● The data
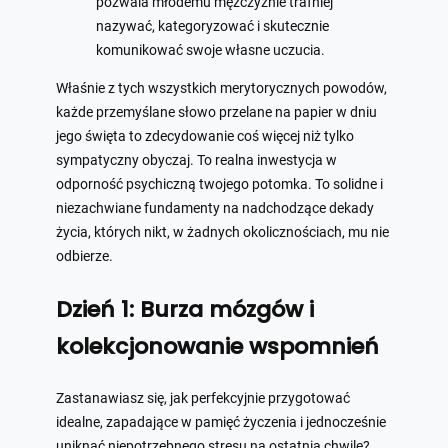
pozwala młodemu mężczyźnie trafniej
nazywać, kategoryzować i skutecznie
komunikować swoje własne uczucia.
Właśnie z tych wszystkich merytorycznych powodów,
każde przemyślane słowo przelane na papier w dniu
jego święta to zdecydowanie coś więcej niż tylko
sympatyczny obyczaj. To realna inwestycja w
odporność psychiczną twojego potomka. To solidne i
niezachwiane fundamenty na nadchodzące dekady
życia, których nikt, w żadnych okolicznościach, mu nie
odbierze.
Dzień 1: Burza mózgów i
kolekcjonowanie wspomnień
Zastanawiasz się, jak perfekcyjnie przygotować
idealne, zapadające w pamięć życzenia i jednocześnie
uniknąć niepotrzebnego stresu na ostatnią chwilę?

● What is required
Everything from the line containing "niezachwiane fundamenty na nadchodzące dekady" through the end of the entries above should be retyped exactly, and nothing else.

● Reply to the exercise
niezachwiane fundamenty na nadchodzące dekady
życia, których nikt, w żadnych okolicznościach, mu nie
odbierze.
Dzień 1: Burza mózgów i
kolekcjonowanie wspomnień
Zastanawiasz się, jak perfekcyjnie przygotować
idealne, zapadające w pamięć życzenia i jednocześnie
uniknąć niepotrzebnego stresu na ostatnią chwilę?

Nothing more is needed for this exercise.